Report back each line of the data that contains the word "enlaces".

[Start of Attachment]

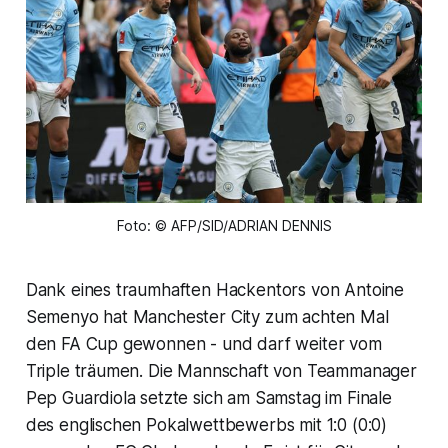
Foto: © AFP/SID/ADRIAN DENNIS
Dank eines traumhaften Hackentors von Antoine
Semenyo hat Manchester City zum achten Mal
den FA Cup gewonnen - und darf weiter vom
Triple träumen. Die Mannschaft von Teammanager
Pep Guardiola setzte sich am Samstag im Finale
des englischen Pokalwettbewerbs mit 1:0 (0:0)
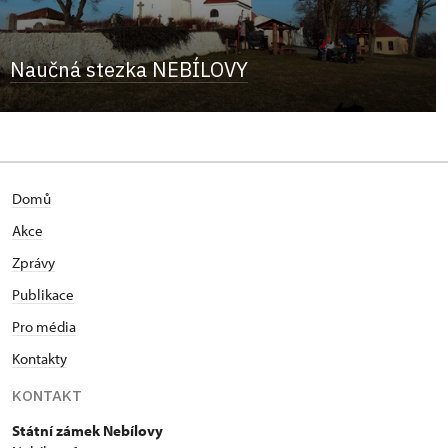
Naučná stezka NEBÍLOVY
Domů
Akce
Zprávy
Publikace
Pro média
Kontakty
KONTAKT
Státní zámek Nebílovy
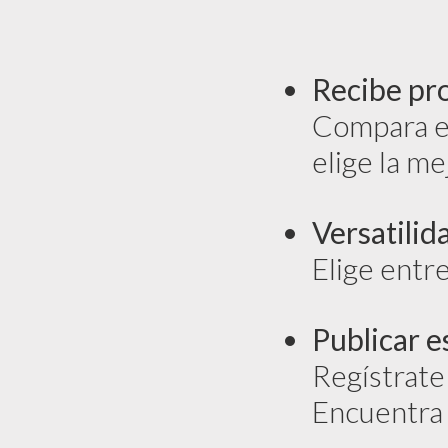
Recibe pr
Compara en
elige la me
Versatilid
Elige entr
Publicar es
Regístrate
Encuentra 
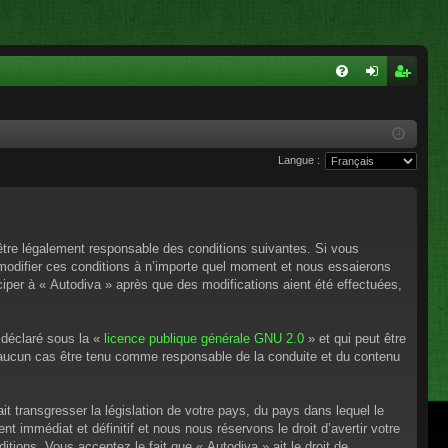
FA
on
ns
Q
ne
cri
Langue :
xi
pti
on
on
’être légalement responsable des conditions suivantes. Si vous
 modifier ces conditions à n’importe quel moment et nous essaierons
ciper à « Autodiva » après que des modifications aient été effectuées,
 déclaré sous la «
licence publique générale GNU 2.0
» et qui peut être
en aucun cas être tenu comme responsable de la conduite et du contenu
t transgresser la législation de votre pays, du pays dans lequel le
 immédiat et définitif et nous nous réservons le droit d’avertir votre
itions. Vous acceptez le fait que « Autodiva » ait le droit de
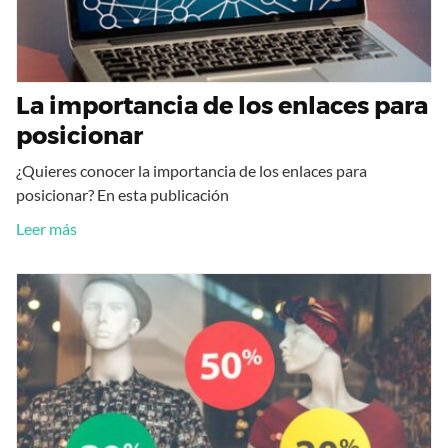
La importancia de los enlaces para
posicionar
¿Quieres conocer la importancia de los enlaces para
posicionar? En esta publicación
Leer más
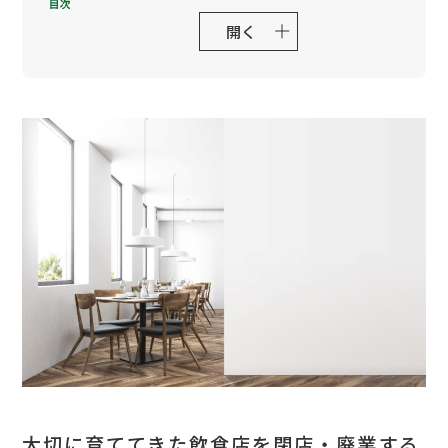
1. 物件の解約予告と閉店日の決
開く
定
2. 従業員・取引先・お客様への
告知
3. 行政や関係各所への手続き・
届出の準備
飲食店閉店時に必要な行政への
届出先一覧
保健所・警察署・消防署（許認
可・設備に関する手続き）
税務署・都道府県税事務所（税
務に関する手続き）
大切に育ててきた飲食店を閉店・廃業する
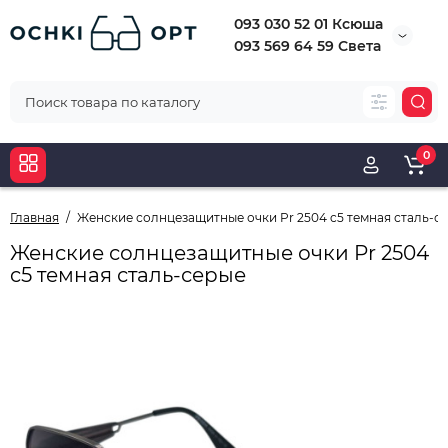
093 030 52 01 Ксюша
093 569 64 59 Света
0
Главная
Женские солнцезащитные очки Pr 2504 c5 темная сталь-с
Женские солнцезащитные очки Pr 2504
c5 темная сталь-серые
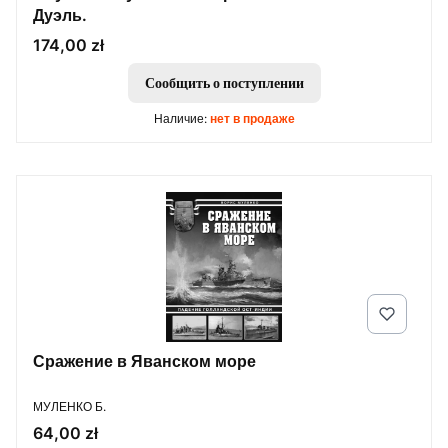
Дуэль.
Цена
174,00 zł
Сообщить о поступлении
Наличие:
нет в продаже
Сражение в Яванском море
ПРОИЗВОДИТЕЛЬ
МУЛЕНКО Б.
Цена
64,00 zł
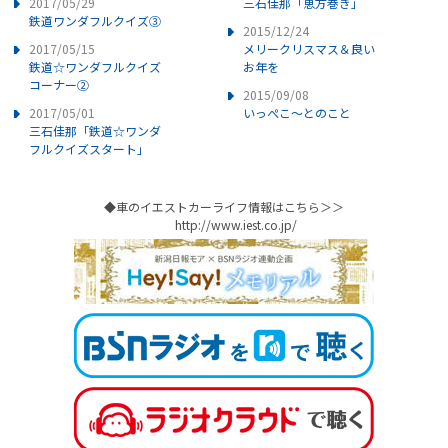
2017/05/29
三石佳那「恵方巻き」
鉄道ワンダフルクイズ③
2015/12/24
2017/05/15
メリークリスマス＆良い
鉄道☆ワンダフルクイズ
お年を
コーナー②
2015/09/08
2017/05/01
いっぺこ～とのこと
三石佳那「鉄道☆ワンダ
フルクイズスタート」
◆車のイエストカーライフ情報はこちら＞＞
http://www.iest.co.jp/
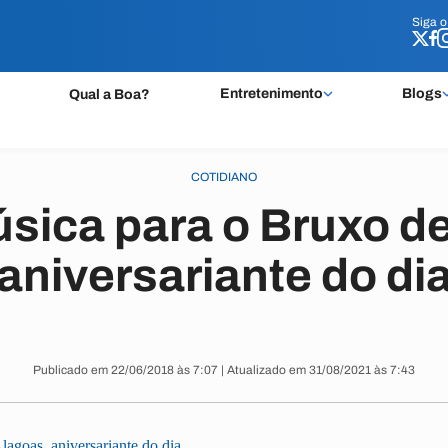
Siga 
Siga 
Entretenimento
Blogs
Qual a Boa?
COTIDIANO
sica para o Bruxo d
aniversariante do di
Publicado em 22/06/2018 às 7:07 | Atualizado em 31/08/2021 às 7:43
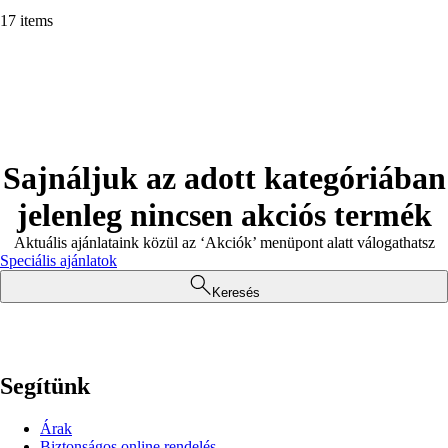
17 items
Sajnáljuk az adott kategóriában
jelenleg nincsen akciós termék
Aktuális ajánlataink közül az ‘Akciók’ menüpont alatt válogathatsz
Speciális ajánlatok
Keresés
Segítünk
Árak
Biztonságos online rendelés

[End of Attachment]
[Start of Attachment]

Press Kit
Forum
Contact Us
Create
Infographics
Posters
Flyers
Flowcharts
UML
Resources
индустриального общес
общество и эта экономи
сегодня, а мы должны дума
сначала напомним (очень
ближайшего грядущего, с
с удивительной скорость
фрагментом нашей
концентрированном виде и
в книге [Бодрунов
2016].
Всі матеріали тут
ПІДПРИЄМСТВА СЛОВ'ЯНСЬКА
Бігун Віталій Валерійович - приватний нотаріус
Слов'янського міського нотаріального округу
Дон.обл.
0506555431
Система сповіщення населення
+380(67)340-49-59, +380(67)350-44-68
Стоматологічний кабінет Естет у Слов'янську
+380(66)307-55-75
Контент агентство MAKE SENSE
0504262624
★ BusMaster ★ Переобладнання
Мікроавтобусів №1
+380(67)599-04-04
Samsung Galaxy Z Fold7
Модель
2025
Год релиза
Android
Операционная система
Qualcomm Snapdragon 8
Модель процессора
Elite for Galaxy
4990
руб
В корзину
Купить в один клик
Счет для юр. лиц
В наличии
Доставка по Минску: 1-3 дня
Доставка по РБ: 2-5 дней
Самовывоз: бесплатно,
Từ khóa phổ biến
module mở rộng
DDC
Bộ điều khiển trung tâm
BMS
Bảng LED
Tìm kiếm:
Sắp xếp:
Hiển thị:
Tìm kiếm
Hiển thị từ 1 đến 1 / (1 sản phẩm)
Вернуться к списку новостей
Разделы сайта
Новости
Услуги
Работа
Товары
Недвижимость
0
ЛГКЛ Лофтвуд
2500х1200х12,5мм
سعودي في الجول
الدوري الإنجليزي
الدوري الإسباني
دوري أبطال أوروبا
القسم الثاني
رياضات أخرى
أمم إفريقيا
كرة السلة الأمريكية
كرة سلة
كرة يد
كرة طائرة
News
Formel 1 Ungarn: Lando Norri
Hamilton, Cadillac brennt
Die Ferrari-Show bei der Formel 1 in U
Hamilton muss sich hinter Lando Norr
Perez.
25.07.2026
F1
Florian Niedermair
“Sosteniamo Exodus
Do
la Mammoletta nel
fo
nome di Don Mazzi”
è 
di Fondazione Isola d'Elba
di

[End of Attachment]
[Start of Attachment]

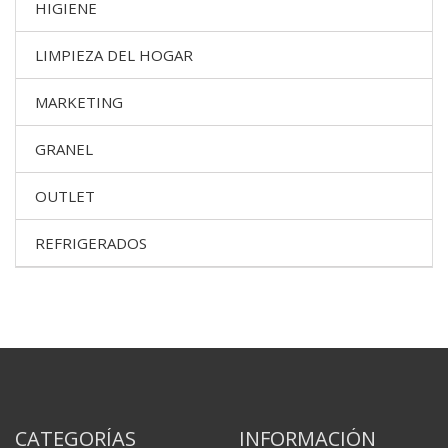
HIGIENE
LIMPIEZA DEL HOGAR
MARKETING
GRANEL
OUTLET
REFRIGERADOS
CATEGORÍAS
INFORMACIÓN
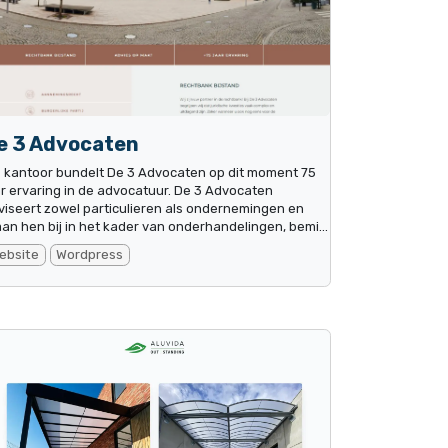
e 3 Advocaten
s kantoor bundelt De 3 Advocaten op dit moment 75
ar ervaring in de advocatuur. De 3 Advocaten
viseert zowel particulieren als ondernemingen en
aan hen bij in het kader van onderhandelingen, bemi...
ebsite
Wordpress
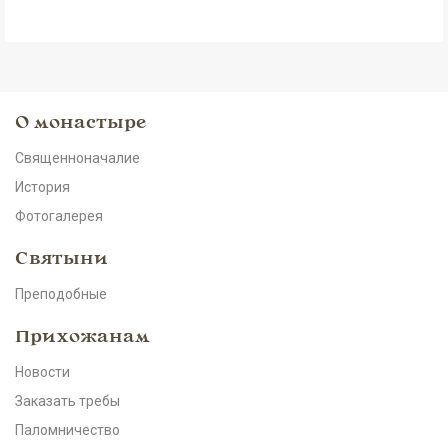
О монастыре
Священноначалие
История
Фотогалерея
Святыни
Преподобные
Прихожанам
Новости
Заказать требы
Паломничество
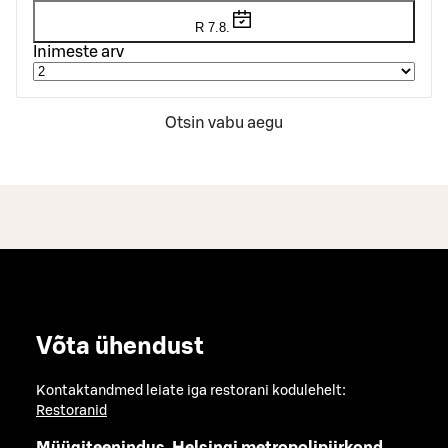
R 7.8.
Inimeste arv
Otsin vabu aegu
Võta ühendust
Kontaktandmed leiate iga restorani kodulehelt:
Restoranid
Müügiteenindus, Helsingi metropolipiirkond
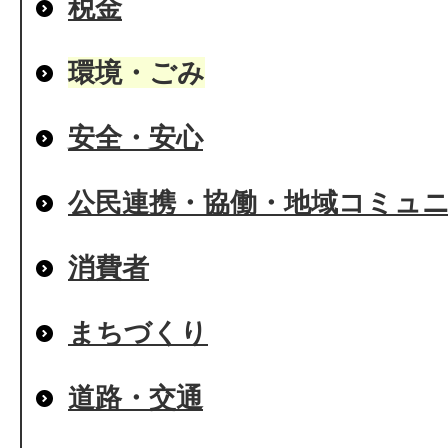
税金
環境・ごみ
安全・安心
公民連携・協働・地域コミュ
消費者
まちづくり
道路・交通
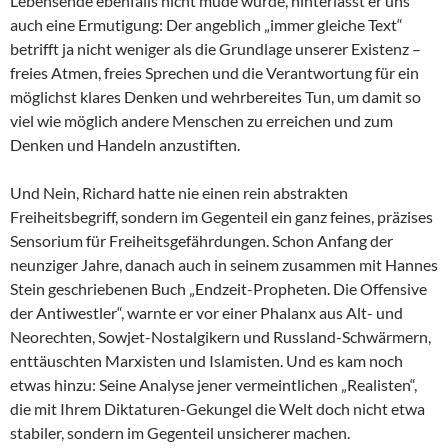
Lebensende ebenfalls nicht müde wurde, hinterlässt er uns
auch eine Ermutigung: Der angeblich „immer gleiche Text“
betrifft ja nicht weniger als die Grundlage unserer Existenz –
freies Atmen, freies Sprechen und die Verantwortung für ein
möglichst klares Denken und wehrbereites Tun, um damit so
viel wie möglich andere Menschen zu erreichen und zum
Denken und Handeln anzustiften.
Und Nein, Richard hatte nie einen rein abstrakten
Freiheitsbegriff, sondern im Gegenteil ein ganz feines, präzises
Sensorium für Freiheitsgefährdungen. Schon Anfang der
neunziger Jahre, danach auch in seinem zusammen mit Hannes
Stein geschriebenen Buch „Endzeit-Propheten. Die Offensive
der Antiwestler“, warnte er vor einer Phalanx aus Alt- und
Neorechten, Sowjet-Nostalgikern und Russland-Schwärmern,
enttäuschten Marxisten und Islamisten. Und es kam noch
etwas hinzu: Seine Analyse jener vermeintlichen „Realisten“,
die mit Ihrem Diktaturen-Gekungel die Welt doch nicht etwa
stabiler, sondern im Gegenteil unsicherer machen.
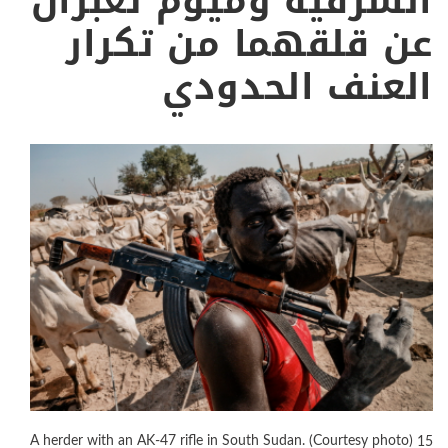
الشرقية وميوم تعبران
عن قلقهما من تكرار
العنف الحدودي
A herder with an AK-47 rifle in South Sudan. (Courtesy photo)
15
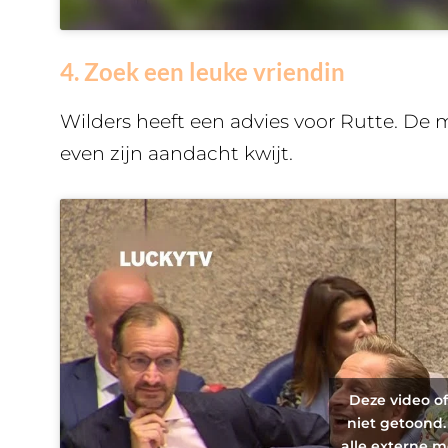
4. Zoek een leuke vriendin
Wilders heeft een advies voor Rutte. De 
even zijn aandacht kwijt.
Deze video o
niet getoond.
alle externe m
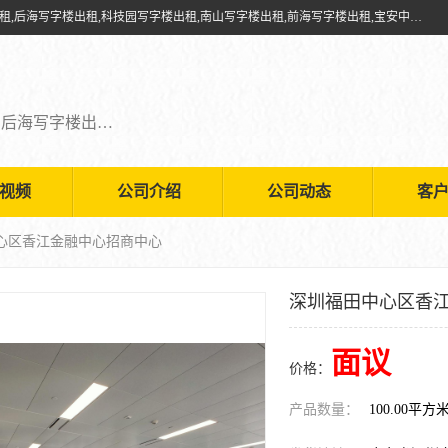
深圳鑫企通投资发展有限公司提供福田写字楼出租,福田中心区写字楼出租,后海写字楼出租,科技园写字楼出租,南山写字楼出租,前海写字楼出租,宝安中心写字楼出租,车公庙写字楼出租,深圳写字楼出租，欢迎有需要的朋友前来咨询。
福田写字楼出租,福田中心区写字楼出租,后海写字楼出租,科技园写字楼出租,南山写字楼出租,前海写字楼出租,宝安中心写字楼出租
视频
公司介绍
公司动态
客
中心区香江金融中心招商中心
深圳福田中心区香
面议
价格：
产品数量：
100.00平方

[End of Attachment]

» RESPONSE BOX:
La importancia de los enlaces para
¿Quieres conocer la importancia de los enlaces para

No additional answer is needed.